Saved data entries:
● ● ● ●
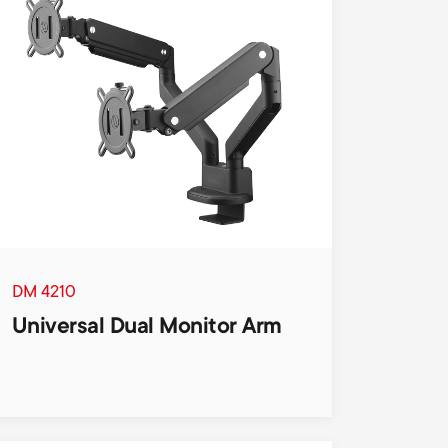
n
u
u
DM 4210
Universal Dual Monitor Arm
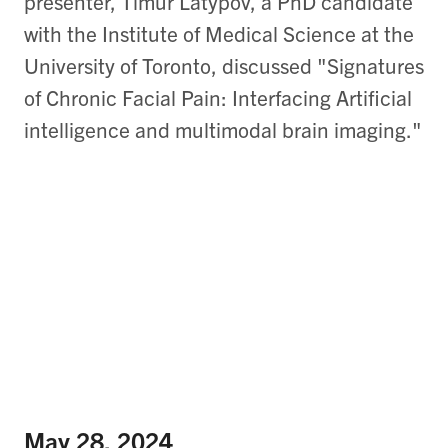
presenter, Timur Latypov, a PhD candidate
with the Institute of Medical Science at the
University of Toronto, discussed "Signatures
of Chronic Facial Pain: Interfacing Artificial
intelligence and multimodal brain imaging."
May 28, 2024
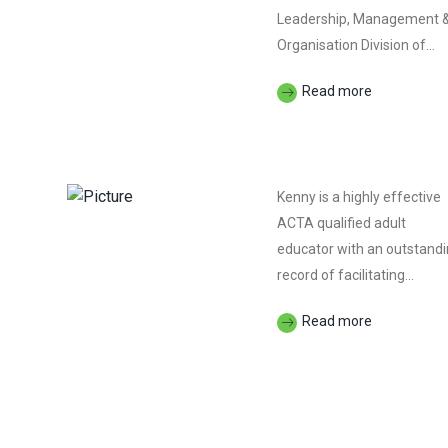
Leadership, Management 
Organisation Division of...
Read more
Kenny is a highly effective
ACTA qualified adult
educator with an outstand
record of facilitating...
Read more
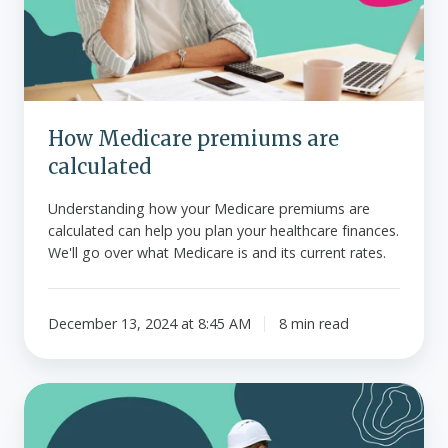
How Medicare premiums are
calculated
Understanding how your Medicare premiums are
calculated can help you plan your healthcare finances.
We'll go over what Medicare is and its current rates.
December 13, 2024 at 8:45 AM
8 min read
Guide
to
mid-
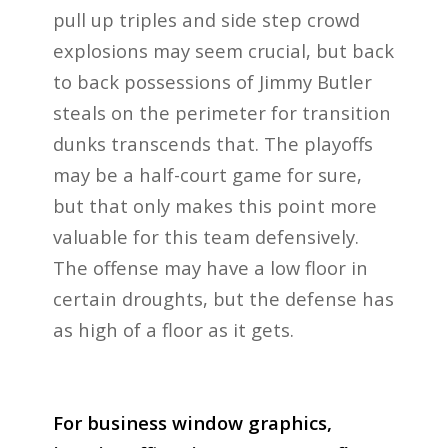
pull up triples and side step crowd
explosions may seem crucial, but back
to back possessions of Jimmy Butler
steals on the perimeter for transition
dunks transcends that. The playoffs
may be a half-court game for sure,
but that only makes this point more
valuable for this team defensively.
The offense may have a low floor in
certain droughts, but the defense has
as high of a floor as it gets.
For business window graphics,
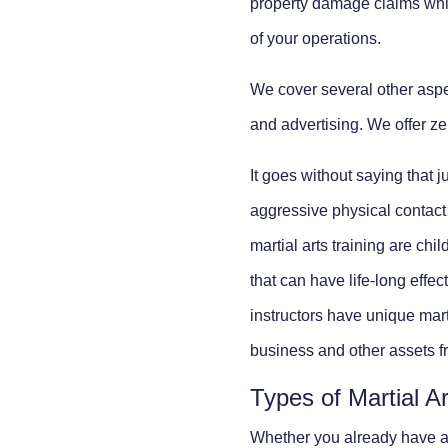
property damage claims whic
of your operations.
We cover several other aspec
and advertising. We offer zer
It goes without saying that j
aggressive physical contact w
martial arts training are chil
that can have life-long effec
instructors have unique mart
business and other assets from
Types of Martial A
Whether you already have a 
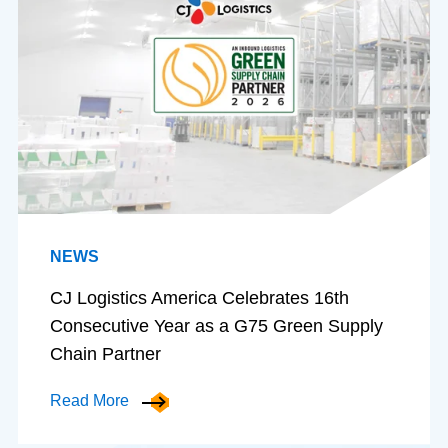
NEWS
CJ Logistics America Celebrates 16th
Consecutive Year as a G75 Green Supply
Chain Partner
Read More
● ● ● ●
From the first line to the last, retype the data above exactly, but not its images.

n
u
u
DM 4210
Universal Dual Monitor Arm
presenter, Timur Latypov, a PhD candidate
with the Institute of Medical Science at the
University of Toronto, discussed "Signatures
of Chronic Facial Pain: Interfacing Artificial
intelligence and multimodal brain imaging."
May 28, 2024
Leadership, Management 
Organisation Division of...
Read more
Kenny is a highly effective
ACTA qualified adult
educator with an outstand
record of facilitating...
Read more
How Medicare premiums are
calculated
Understanding how your Medicare premiums are
calculated can help you plan your healthcare finances.
We'll go over what Medicare is and its current rates.
December 13, 2024 at 8:45 AM
8 min read
Guide
to
mid-
pull up triples and side step crowd
explosions may seem crucial, but back
to back possessions of Jimmy Butler
steals on the perimeter for transition
dunks transcends that. The playoffs
may be a half-court game for sure,
but that only makes this point more
valuable for this team defensively.
The offense may have a low floor in
certain droughts, but the defense has
as high of a floor as it gets.
For business window graphics,
property damage claims whic
of your operations.
We cover several other aspec
and advertising. We offer zer
It goes without saying that j
aggressive physical contact w
martial arts training are chil
that can have life-long effec
instructors have unique mart
business and other assets from
Types of Martial A
Whether you already have a 
NEWS
CJ Logistics America Celebrates 16th
Consecutive Year as a G75 Green Supply
Chain Partner
Read More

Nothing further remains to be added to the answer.